Ottawa a sous-estimé son déficit de 8 milliards, estime le DPB

Cet écart sera principalement attribuable à des taux d’intérêt sur la dette publique plus élevés que prévu, pour un coût supplémentaire total de 19,4 milliards d’ici cinq ans.
Photo: Getty Images Cet écart sera principalement attribuable à des taux d’intérêt sur la dette publique plus élevés que prévu, pour un coût supplémentaire total de 19,4 milliards d’ici cinq ans.

Ottawa a sous-estimé ses prochains déficits budgétaires et surestimé les revenus qui seront tirés du cannabis, estime le Directeur parlementaire du budget (DPB).

Le déficit du gouvernement fédéral sera de 4 milliards de plus que prévu cette année, comme l’année prochaine, conclut l’équipe de Jean-Denis Fréchette dans une analyse dévoilée lundi. Plutôt que de 18,1 milliards, comme l’a annoncé dans son dernier budget le ministre des Finances, Bill Morneau, à la fin du mois de février, son déficit devrait s’élever à 22,1 milliards cette année et plutôt que de 17,5 milliards en 2019-2020, il devrait être de 21,4 milliards.

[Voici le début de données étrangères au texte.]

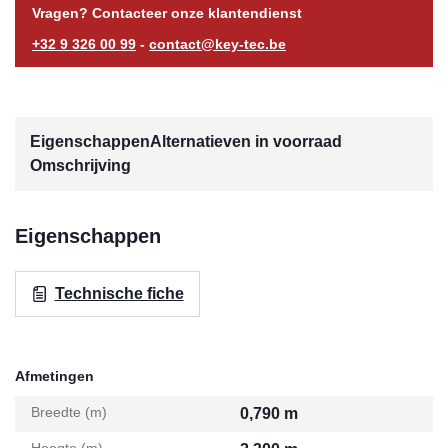
Vragen? Contacteer onze klantendienst
+32 9 326 00 99
-
contact@key-tec.be
Eigenschappen
Alternatieven in voorraad
Omschrijving
Eigenschappen
Technische fiche
Afmetingen
Breedte (m)
0,790 m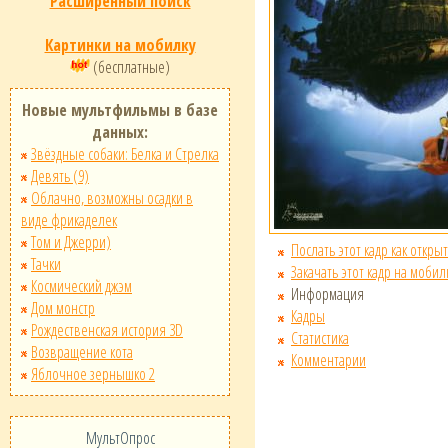
Расширенный поиск
Картинки на мобилку
(бесплатные)
Новые мультфильмы в базе
данных:
Звёздные собаки: Белка и Стрелка
Девять (9)
Облачно, возможны осадки в
виде фрикаделек
Том и Джерри)
Послать этот кадр как открыт
Тачки
Закачать этот кадр на мобил
Космический джэм
Информация
Дом монстр
Кадры
Рождественская история 3D
Статистика
Возвращение кота
Комментарии
Яблочное зернышко 2
МультОпрос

Cet écart sera principalement attribuable à des taux d’intérêt sur la dette publique plus élevés que prévu, pour un coût supplémentaire total de 19,4 milliards d’ici cinq ans, prédit le DPB. L’amélioration des prestations pour enfants coûtera aussi 5 milliards de plus que prévu, alors que la facture totale de la bonification des crédits d’impôt pour les travailleurs à faible revenu ne sera pas de 831 millions, mais de 1,84 milliard.

Les revenus du gouvernement devraient aussi être plus élevés que ce qui était attendu, de seulement 500 millions cette année, mais d’environ 6 milliards dans cinq ans pour un total de 16,5 milliards. À la fin, la dette fédérale devrait s’être creusée de 33 milliards de plus que prévu, à l’horizon de 2023, à 737 milliards. Mais comme la croissance économique aura été plus forte encore, le poids relatif de la dette fédérale continuera de baisser comme promis, passant de l’équivalent de 30,4 % du produit intérieur brut (PIB) canadien aujourd’hui à 28,5 % dans cinq ans.

Après avoir testé différentes hypothèses de chocs économiques, le DPB estime ainsi à seulement 5 % les chances du gouvernement Trudeau d’atteindre l’équilibre budgétaire d’ici 2021, mais à 75 % celles d’atteindre son objectif déclaré de faire passer le ratio d’endettement du gouvernement fédéral sous la barre des 30,9 % du PIB.

Cannabis, un trou de 380 millions

Les gouvernements devront aussi revoir à la baisse leurs attentes quant aux revenus fiscaux générés par la légalisation du cannabis à des fins récréatives censée entrer en vigueur cette année, a prévenu Jean-Denis Fréchette. Si les deux premières années devraient se dérouler un peu mieux que prévu (15 millions de recettes de plus), les revenus tirés par le gouvernement fédéral de la taxe d’accise devraient être inférieurs aux prévisions de 10 millions la troisième année, de 40 millions la quatrième et de 45 millions la troisième, pour un total de 95 millions de moins que ce qu’on espérait de 2020 à 2023 (460 millions de revenus plutôt que 555 millions).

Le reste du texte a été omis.